Untuk bumi yang lestari

Surat dari Darmaga| 27 Agustus 2019

Pangkal Soal Kerusakan Lingkungan

Pangkal soal kerusakan lingkungan bisa sejak dalam prinsip berpikir, sebelum soal jauhnya jarak sosial antara pengambil keputusan dengan objek yang diputuskan.

HAMA tanaman muncul bisa jadi karena hilangnya predator yang habis diburu manusia. Kita acap mengabaikan hal-hal kecil yang saling menopang cara kerja alam yang membentuk rantai dan siklus yang saling mendukung. Alam telah menyediakan skema perlindungan kepada keanekaragaman hayati untuk hidup kita secara gratis.

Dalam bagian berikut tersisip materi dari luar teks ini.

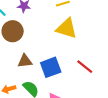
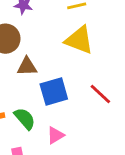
brown triangle: (25, 61) -> (27, 67), moved

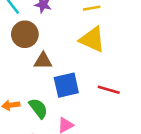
red line: (100, 94) -> (109, 90), turned -30

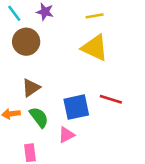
brown triangle: (43, 61) -> (31, 88), moved, turned -36
blue square: (66, 85) -> (76, 107), moved

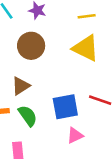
brown circle: (26, 42) -> (31, 46), moved
pink triangle: (66, 135) -> (75, 135), moved

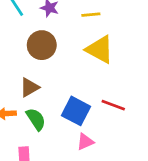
yellow line: (87, 16) -> (91, 15), moved
blue square: (65, 107) -> (76, 111), turned 36

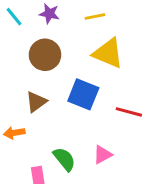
blue square: (76, 111) -> (83, 94), moved
green semicircle: (36, 119) -> (64, 159), moved

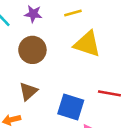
blue square: (83, 94) -> (71, 107), moved

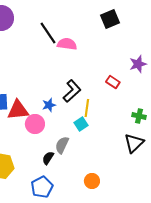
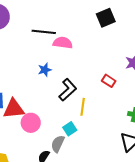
black line: (48, 33) -> (44, 32), turned -50
blue star: (49, 105) -> (45, 70), moved
cyan square: (81, 124) -> (70, 129), moved

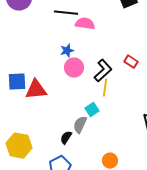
black L-shape: (68, 90) -> (103, 71), moved
pink circle: (31, 123) -> (74, 68), moved

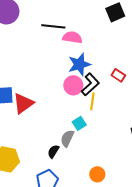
blue star: (67, 51) -> (79, 64), moved, size x1.6
pink circle: (74, 68) -> (73, 85), moved
red triangle: (36, 90) -> (23, 103), turned -30

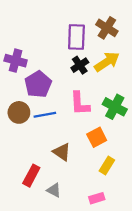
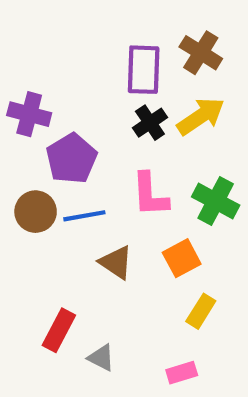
brown triangle: (62, 152) -> (116, 262), moved

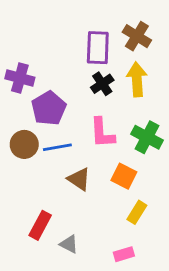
yellow arrow: (201, 116) -> (137, 79), turned -60
orange square: (182, 258) -> (124, 176), turned -35

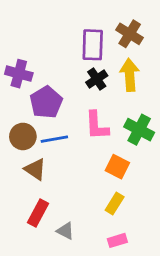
brown triangle: (79, 179) -> (35, 169), moved
yellow rectangle: (137, 212) -> (115, 203), moved

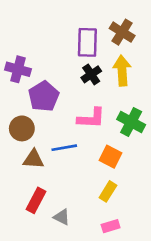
pink L-shape: (97, 126) -> (91, 118), turned -84
blue line: (54, 139) -> (64, 148), moved
brown triangle: (35, 169) -> (33, 159), turned -30

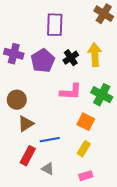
brown cross: (122, 32) -> (104, 14), moved
purple rectangle: (87, 42) -> (55, 25), moved
purple pentagon: (44, 96) -> (43, 61), moved
blue line: (64, 148) -> (50, 140), moved
brown triangle: (33, 159) -> (26, 124), turned -36

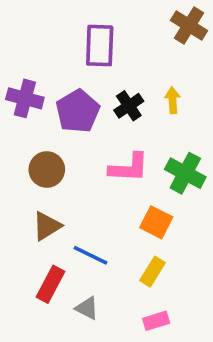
yellow arrow: (95, 55) -> (173, 100), size x0.6
brown circle: (17, 100) -> (47, 170), moved
blue line: (50, 140) -> (91, 255), turned 36

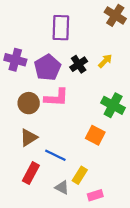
yellow arrow: (173, 100) -> (105, 61), turned 48
pink L-shape: (129, 168) -> (56, 98), moved
yellow rectangle: (153, 272) -> (80, 175), moved
gray triangle: (87, 308) -> (62, 187), moved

Dampak buruk kerusakan lingkungan tidak terjadi seketika terhadap manusia. Ada semacam kedekatan temporal (temporal immediacy) serta probabilitas pengaruh (probability of effect) sehingga kita cenderung mengabaikannya bencana tidak terjadi ketika kita menghabisi satu jenis fauna. Celakanya lagi, peluang dampak buruk itu tidak pasti sehingga, meski ilmu pengetahuan sudah memprediksi sekali pun, kita tetap mengabaikan. 

Apalagi, dalam setiap pengambilan keputusan yang menyangkut dampak lingkungan selalu ada analisis dampaknya. Sesuai peraturan-perundangan. Legal. Sah. Lalu apa lagi?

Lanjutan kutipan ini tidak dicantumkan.